Here on any trial, the probability of picking a point in $[0,0.2)$ is $0.2$. Call picking such a point a "success." Let the experiment be repeated $100$ times. If the random variable $X$ is the number of successes, then $X$ has binomial distribution. The probability that the number of successes is greater than $50$ is $\sum_{k=51}^{100} \binom{100}{k}(0.2)^k(0.8)^{100-k}.$ In the old days, the above sum would have been very unpleasant to compute. However, Wolfram Alpha computes this easily, and gives an answer of about $5.18\times 10^{-12}$.
Comment: In the post, there is the assertion that $P(X\ge 50)=1-P(X=49)$. That is not correct.

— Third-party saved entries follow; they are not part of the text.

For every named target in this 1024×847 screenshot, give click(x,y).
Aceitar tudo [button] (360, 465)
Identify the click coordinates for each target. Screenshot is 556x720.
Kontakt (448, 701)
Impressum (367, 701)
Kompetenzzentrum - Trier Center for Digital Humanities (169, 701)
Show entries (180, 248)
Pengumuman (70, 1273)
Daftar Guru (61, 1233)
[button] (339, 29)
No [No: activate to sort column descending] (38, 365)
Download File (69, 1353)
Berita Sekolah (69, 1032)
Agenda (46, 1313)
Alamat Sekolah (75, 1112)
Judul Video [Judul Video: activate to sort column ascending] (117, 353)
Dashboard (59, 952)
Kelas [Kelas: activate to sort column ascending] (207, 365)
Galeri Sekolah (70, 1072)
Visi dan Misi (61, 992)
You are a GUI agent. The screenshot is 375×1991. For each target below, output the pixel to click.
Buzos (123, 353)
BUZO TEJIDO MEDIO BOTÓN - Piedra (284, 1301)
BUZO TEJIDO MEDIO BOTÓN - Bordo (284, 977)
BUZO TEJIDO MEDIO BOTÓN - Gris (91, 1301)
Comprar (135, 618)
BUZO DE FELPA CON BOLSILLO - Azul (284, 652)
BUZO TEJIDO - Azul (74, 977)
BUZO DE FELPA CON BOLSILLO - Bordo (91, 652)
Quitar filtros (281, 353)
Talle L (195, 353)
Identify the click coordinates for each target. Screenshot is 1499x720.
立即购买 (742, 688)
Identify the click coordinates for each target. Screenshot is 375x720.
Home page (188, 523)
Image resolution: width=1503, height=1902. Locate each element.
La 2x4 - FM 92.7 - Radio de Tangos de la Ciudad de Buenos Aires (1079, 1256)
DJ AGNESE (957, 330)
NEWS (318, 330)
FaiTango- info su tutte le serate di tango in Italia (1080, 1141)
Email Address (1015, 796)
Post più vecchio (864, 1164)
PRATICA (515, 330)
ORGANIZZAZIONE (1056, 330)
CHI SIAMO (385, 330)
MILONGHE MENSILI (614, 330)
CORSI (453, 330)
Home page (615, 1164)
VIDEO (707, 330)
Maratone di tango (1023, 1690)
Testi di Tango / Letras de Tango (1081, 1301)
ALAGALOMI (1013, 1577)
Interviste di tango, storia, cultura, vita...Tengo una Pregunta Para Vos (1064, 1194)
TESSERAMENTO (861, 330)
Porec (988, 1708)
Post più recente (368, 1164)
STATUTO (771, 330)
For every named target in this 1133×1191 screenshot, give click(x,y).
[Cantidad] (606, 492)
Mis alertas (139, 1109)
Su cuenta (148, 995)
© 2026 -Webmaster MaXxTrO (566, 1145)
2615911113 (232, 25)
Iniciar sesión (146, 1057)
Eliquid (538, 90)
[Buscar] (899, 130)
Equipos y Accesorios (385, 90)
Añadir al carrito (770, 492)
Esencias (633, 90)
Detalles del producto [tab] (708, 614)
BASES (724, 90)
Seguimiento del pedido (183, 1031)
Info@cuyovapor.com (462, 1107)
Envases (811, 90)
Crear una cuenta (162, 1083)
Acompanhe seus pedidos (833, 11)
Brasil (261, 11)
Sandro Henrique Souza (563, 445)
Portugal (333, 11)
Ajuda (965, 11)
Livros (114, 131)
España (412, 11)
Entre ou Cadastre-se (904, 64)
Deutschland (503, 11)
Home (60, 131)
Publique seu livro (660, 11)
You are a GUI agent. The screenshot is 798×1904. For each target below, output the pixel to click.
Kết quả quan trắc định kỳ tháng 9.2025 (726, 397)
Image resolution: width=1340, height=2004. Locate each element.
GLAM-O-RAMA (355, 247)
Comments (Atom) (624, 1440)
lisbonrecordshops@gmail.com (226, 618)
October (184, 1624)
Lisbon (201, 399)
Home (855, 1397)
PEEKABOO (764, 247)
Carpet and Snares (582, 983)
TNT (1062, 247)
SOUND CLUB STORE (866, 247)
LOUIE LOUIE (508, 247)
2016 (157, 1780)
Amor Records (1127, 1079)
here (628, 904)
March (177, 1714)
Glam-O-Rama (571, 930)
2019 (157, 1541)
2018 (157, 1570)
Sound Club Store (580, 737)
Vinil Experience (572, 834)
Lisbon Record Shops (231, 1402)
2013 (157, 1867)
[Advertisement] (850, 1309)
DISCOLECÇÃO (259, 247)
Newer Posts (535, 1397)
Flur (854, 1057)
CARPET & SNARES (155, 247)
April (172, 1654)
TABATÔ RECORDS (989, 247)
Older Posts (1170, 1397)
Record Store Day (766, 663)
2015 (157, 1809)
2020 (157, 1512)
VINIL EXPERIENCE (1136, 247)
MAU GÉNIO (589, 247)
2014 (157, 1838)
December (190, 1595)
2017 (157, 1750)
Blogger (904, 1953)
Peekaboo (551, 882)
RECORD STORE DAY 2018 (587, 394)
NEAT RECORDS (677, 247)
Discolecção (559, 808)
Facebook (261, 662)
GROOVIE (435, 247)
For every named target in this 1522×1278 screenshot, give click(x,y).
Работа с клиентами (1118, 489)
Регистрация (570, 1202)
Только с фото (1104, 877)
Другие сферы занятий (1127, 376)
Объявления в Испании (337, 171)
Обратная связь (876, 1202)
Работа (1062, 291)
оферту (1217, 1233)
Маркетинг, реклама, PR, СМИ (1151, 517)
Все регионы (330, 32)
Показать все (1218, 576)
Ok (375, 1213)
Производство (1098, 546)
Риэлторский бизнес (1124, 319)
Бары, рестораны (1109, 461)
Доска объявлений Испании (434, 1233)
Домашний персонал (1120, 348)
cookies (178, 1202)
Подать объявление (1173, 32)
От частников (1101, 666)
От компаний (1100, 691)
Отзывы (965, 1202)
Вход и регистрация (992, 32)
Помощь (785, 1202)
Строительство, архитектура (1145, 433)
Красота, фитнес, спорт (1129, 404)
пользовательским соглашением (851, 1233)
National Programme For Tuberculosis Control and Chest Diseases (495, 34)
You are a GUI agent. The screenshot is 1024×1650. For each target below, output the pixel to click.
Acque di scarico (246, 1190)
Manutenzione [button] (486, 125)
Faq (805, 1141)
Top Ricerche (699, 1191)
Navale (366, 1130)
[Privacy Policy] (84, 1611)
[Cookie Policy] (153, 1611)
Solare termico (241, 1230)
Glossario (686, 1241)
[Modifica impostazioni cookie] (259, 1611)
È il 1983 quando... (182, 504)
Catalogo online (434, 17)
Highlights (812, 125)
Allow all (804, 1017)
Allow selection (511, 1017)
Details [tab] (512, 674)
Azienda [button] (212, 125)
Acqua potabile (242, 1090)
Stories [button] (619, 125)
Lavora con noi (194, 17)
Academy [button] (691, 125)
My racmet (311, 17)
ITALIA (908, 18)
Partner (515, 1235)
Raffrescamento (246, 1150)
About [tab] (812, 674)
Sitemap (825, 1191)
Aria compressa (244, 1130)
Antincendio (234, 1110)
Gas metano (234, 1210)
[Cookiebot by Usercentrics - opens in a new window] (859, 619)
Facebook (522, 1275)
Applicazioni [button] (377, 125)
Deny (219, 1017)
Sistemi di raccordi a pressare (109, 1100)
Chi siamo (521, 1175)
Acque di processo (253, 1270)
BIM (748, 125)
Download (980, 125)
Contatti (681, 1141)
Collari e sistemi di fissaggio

Indeed $P(X \ge 50)$ is close to $0$, while $1-P(X=49)$ is close to $1$. But the following assertion would be correct. $P(X \ge 50)=1-P(X\le 49).$
By the way, Wolfram Alpha says that $P(X \ge 50)\approx 2.14\times 10^{-11}$. Thus $P(X=50)\approx 1.62\times 10^{-11}$. This is very small, of course, but about $3$ times as large as the probability that $X\ge 51$. That shows that the terms after $50$ are not only small, they also decay rapidly.